The Project Olympus storage, servers, networking and PDU [Image Credit: Microsoft]
The Project Olympus storage, servers, networking, and PDU [Image Credit: Microsoft]
I find the server to be interesting. This, combined with the rack, gives us a hint of what the next generation of Azure storage might look like. Note that there’s a single networking switch and a single NIC: this is why understanding the concepts of fault domains and availability sets is important for Azure virtual machines; when you deploy at cloud scales, you overcome points of failure at rack levels not at component (NIC) levels.
The server features a 50 Gbps NIC — we know from some of the “R” virtual machines (and I know from private discussions) that Microsoft uses Mellanox hardware. It looks like Microsoft is using either the 100 GbE or the 200 GbE chipsets from Mellanox; I suspect the latter because a splitter cable could allow each switch port to be carved up into 4 x 50 Gbps connections.
The PSUs have a built-in battery; this distributed battery concept negates the need for a centralized UPS. According to a story by The Next Platform, this concept cut the cost of a data center by one quarter!

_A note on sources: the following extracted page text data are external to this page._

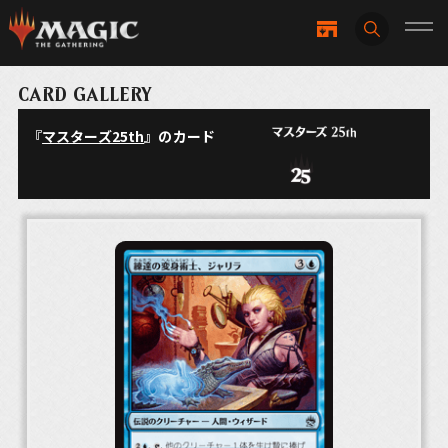
CARD GALLERY
『
マスターズ25th
』のカード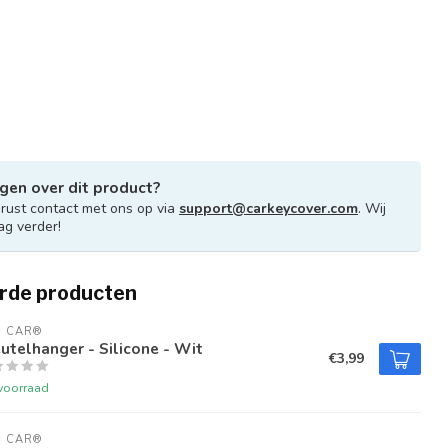
gen over dit product?
ust contact met ons op via
support@carkeycover.com
. Wij
ag verder!
rde producten
U CAR®
utelhanger - Silicone - Wit
€3,99
voorraad
U CAR®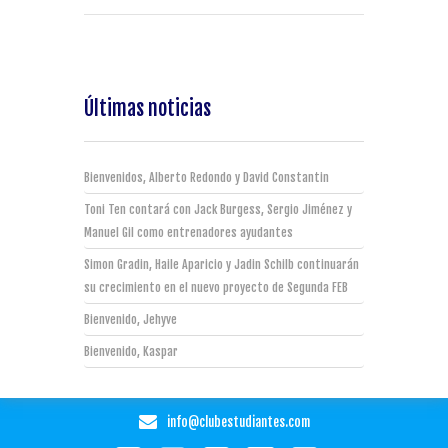
Últimas noticias
Bienvenidos, Alberto Redondo y David Constantin
Toni Ten contará con Jack Burgess, Sergio Jiménez y
Manuel Gil como entrenadores ayudantes
Simon Gradin, Haile Aparicio y Jadin Schilb continuarán
su crecimiento en el nuevo proyecto de Segunda FEB
Bienvenido, Jehyve
Bienvenido, Kaspar
info@clubestudiantes.com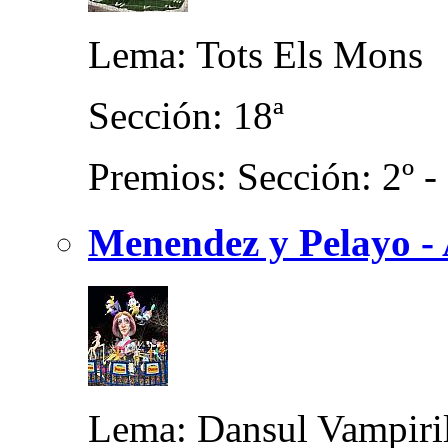
Lema: Tots Els Mons
Sección: 18ª
Premios: Sección: 2º -
Menendez y Pelayo -
Lema: Dansul Vampiri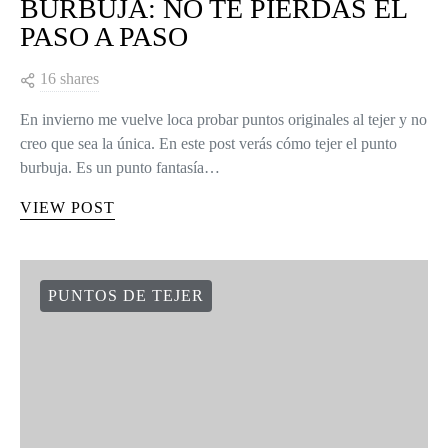
BURBUJA: NO TE PIERDAS EL
PASO A PASO
16 shares
En invierno me vuelve loca probar puntos originales al tejer y no
creo que sea la única. En este post verás cómo tejer el punto
burbuja. Es un punto fantasía…
VIEW POST
PUNTOS DE TEJER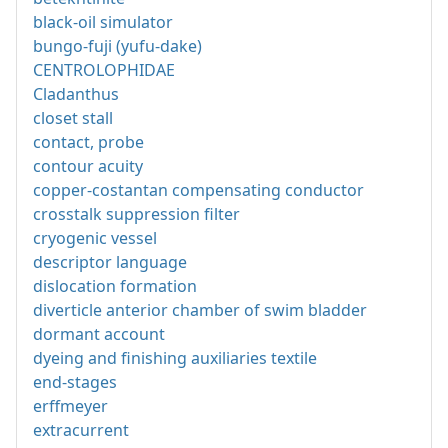
black-oil simulator
bungo-fuji (yufu-dake)
CENTROLOPHIDAE
Cladanthus
closet stall
contact, probe
contour acuity
copper-costantan compensating conductor
crosstalk suppression filter
cryogenic vessel
descriptor language
dislocation formation
diverticle anterior chamber of swim bladder
dormant account
dyeing and finishing auxiliaries textile
end-stages
erffmeyer
extracurrent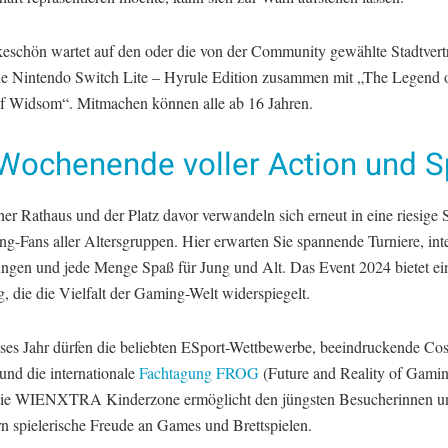
eschön wartet auf den oder die von der Community gewählte Stadtvertre
e Nintendo Switch Lite – Hyrule Edition zusammen mit „The Legend o
f Widsom“. Mitmachen können alle ab 16 Jahren.
 Wochenende voller Action und 
er Rathaus und der Platz davor verwandeln sich erneut in eine riesige 
g-Fans aller Altersgruppen. Hier erwarten Sie spannende Turniere, int
ungen und jede Menge Spaß für Jung und Alt. Das Event 2024 bietet ei
, die die Vielfalt der Gaming-Welt widerspiegelt.
ses Jahr dürfen die beliebten ESport-Wettbewerbe, beeindruckende Cos
 und die internationale
Fachtagung FROG
(Future and Reality of Gamin
Die WIENXTRA Kinderzone ermöglicht den jüngsten Besucherinnen u
n spielerische Freude an Games und Brettspielen.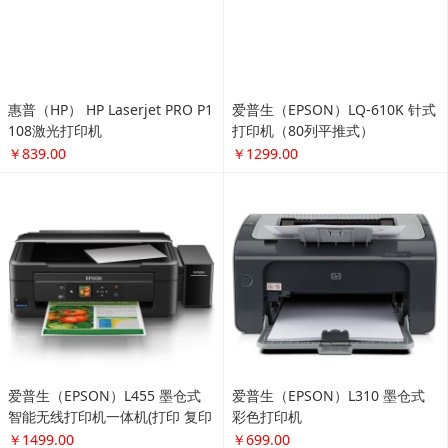
智能无线打印机一体机(打印 复印
彩色打印机
扫描 云打印 无线直连）
￥1499.00
￥699.00
6F 鞋靴箱包
更多...
劳力士(ROLEX)手表 黑鬼潜航者
欧米茄（OMEGA）手表 碟飞系
系列自动机械男表黑水鬼116610
列机械男表424.10.37.20.03.001
LN-97200黑盘
￥52999.00
￥20399.00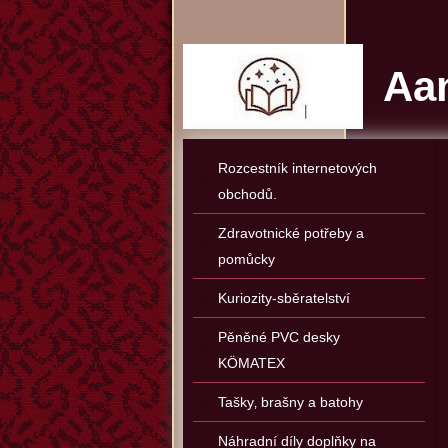
Aan
Rozcestník internetových
obchodů.
Zdravotnické potřeby a
pomůcky
Kuriozity-sběratelství
Pěněné PVC desky
KÖMATEX
Tašky‚ brašny a batohy
Náhradní díly doplňky na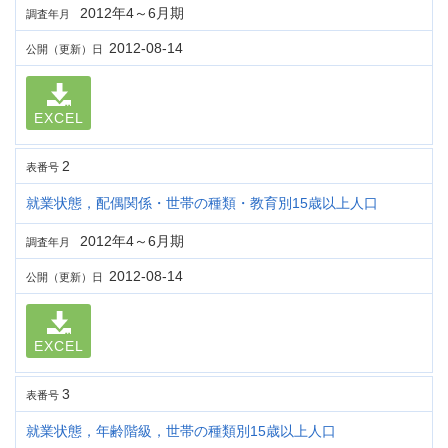
2012年4～6月期
調査年月
2012-08-14
公開（更新）日
EXCEL
2
表番号
就業状態，配偶関係・世帯の種類・教育別15歳以上人口
2012年4～6月期
調査年月
2012-08-14
公開（更新）日
EXCEL
3
表番号
就業状態，年齢階級，世帯の種類別15歳以上人口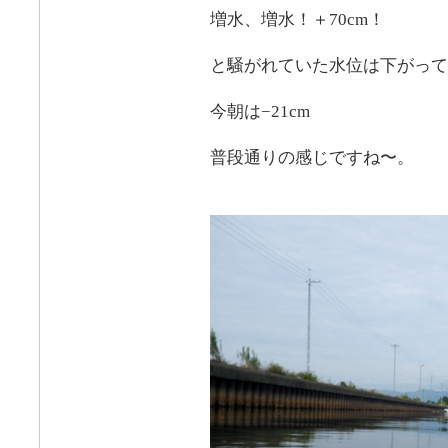
増水、増水！＋70cm！
と騒がれていた水位は下がって
今朝は−21cm
普段通りの感じですね〜。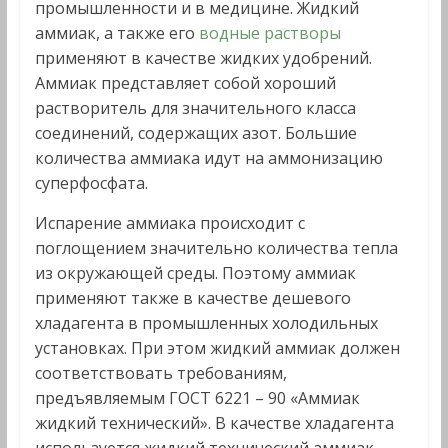
промышленности и в медицине. Жидкий
аммиак, а также его
водные растворы
применяют в качестве жидких удобрений.
Аммиак представляет собой хороший
растворитель для значительного класса
соединений, содержащих азот. Большие
количества аммиака идут на аммонизацию
суперфосфата.
Испарение аммиака происходит с
поглощением значительно количества тепла
из окружающей среды. Поэтому аммиак
применяют также в качестве дешевого
хладагента в промышленных холодильных
установках. При этом жидкий аммиак должен
соответствовать требованиям,
предъявляемым ГОСТ 6221 – 90 «Аммиак
жидкий технический». В качестве хладагента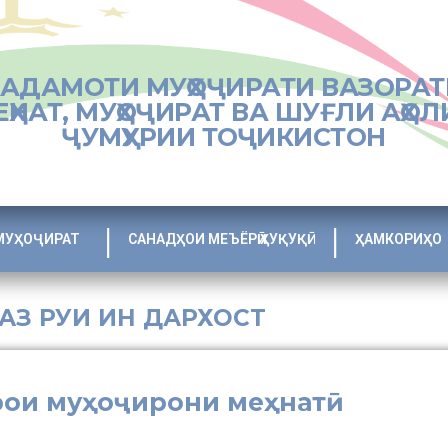
ХАДАМОТИ МУҲОҶИРАТИ ВАЗОРАТ
ЕҲНАТ, МУҲОҶИРАТ ВА ШУҒЛИ АҲОЛ
ҶУМҲУРИИ ТОҶИКИСТОН
МУҲОҶИРАТ
САНАДҲОИ МЕЪЁРӢ ҲУҚУҚӢ
ҲАМКОРИҲО
 АЗ РУИ ИН ДАРХОСТ
рои муҳоҷирони меҳнатӣ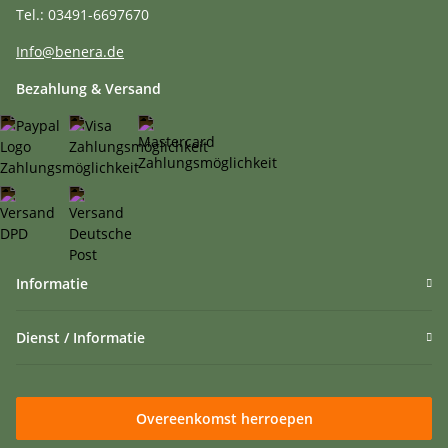
Tel.: 03491-6697670
Info@benera.de
Bezahlung & Versand
Informatie
Dienst / Informatie
Overeenkomst herroepen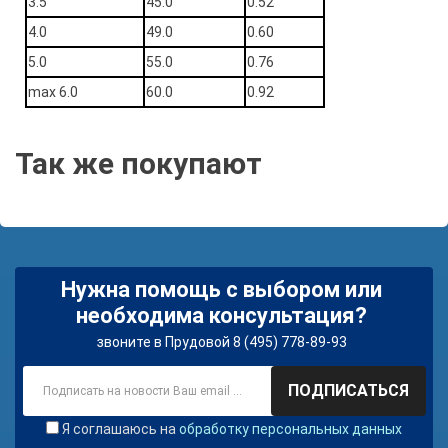
3.5
45.0
0.52
4.0
49.0
0.60
5.0
55.0
0.76
max 6.0
60.0
0.92
Так же покупают
Нужна помощь с выбором или
необходима консультация?
звоните в Прудовой 8 (495) 778-89-93
ПОДПИСАТЬСЯ
Я соглашаюсь на
обработку персональных данных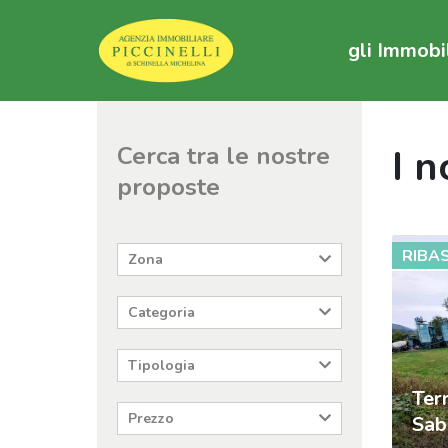
gli Immobi
Cerca tra le nostre
I n
proposte
RIBA
Zona
Categoria
Tipologia
Ter
Prezzo
Sab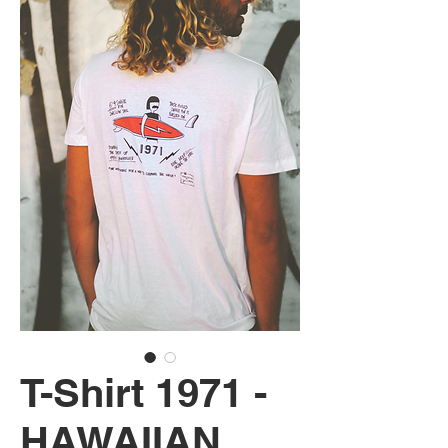
T-Shirt 1971 -
HAWAIIAN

The 1U Project Olympus server [Image Credit: Microsoft]
The 1U Project Olympus server [Image Credit: Microsoft]
Note how the server uses NVMe SSDs. This isn’t a case of hyper-convergence; the previous rack diagram includes a JBOD, which implies to me that the current model of converged (not hyper-converged) storage continues for the storage system in Azure. I would guess that the in-server NVMe drives are instead of classic SSDs and are used to store the temp drives of virtual machines. Most of the new virtual machines use “SSD” storage for the temp drive (faster paging and disk-based caching), and using NVMe would give a lower cost per gigabyte and reduce the space consumed by storage. I wonder if these NVMe drives might be switched out for NVDIMM devices instead.

It’s rare that we get to see what lies behind the doors of an Azure data center (without signing a bunch of NDAs!), so I find this public glimpse of the future to be quite interesting.